Digital Leadership

Digitalization has fostered virtual organizations, and nothing has made that clearer than the shutdowns due to the Covid-19 pandemic. There have been structural changes in how leaders interact with followers and vice versa. This has changed the power dynamics between followers and leaders. This resource will introduce you to how the leader and follower roles can change situationally and examines approaches to leader-followership in the digital age.

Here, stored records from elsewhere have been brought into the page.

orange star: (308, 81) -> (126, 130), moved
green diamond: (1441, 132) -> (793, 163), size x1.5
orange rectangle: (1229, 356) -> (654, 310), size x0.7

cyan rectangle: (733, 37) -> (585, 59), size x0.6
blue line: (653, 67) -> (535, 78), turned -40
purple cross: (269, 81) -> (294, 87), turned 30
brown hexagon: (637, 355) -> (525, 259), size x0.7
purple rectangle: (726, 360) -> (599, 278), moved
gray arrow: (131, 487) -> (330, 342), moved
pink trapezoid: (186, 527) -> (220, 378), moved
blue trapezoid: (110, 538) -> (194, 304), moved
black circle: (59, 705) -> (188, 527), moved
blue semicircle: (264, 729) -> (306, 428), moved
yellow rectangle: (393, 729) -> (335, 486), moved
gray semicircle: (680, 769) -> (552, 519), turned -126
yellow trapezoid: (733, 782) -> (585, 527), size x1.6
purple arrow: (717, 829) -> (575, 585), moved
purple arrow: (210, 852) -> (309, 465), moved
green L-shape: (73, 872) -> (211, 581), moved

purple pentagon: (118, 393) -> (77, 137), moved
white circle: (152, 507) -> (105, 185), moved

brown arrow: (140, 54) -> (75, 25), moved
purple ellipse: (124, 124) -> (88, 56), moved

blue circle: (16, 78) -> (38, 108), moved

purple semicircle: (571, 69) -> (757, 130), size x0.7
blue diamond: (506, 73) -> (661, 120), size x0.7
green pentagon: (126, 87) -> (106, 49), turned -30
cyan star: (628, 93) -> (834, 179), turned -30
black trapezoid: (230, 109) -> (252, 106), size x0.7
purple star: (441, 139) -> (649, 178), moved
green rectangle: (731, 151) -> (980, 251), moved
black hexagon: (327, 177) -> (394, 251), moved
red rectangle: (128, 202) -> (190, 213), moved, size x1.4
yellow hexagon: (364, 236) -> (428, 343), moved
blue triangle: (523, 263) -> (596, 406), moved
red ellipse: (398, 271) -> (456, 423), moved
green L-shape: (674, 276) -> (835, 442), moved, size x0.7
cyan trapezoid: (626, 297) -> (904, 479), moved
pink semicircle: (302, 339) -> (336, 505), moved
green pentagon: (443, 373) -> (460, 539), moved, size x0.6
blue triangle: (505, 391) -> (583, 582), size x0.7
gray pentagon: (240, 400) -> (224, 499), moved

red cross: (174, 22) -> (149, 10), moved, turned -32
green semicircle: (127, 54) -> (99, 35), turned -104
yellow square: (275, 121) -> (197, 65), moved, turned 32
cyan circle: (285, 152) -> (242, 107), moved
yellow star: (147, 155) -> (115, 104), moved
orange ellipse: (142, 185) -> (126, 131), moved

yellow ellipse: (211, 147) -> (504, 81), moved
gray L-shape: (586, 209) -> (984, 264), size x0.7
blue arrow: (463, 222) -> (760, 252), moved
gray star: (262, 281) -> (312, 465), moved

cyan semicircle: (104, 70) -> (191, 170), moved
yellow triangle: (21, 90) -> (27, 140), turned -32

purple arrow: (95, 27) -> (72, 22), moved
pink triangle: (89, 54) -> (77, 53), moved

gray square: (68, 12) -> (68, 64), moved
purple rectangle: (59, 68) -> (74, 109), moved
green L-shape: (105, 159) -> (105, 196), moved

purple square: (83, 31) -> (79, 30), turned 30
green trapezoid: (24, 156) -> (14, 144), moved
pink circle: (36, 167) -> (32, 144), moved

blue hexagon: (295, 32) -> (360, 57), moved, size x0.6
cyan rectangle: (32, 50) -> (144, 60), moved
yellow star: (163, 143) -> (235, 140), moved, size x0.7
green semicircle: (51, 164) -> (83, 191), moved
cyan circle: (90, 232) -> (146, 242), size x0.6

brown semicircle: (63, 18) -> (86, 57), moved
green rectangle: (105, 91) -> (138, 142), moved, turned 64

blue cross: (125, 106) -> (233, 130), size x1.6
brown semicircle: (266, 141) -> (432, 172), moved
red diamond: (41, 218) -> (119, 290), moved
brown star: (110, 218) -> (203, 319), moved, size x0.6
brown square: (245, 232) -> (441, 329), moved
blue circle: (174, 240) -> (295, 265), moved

8. Alternative approaches to digital leader-followership

8.2 Leader-follower multi-role identities

In today's information and digital age, single identity ("I am a leader" or "I am a follower") of the industrial leadership era has shifted to multiple-role identity paradigm of leader-followership ("I function as a leader and a follower"). Multiple-role identity theories explain how multiple roles may function in today's multifunctional and diverse workforce. For instance, individuals often occupy more than one social position and play more than one role in society. Hence, people develop multiple identities (e.g., parent, worker, volunteer, etc). that are naturally activated in various social interactions. Burke and Stets put it this way: "A person could be a student in one context, a friend in another, a mother, a daughter, a teacher, a blood donor, a homeowner, and so on". Multiple identities, according to them, "function together within the self and within the overall identity verification process ". Multiple identities exist within the person and across persons. These multiple identities among multiple individuals may interact in a given situation (e.g., individuals working together to accomplish a group task). Thus, multiple-role identity theories explain how one may operate in both leader and follower roles and multiple competencies in organizations, especially in the digital age.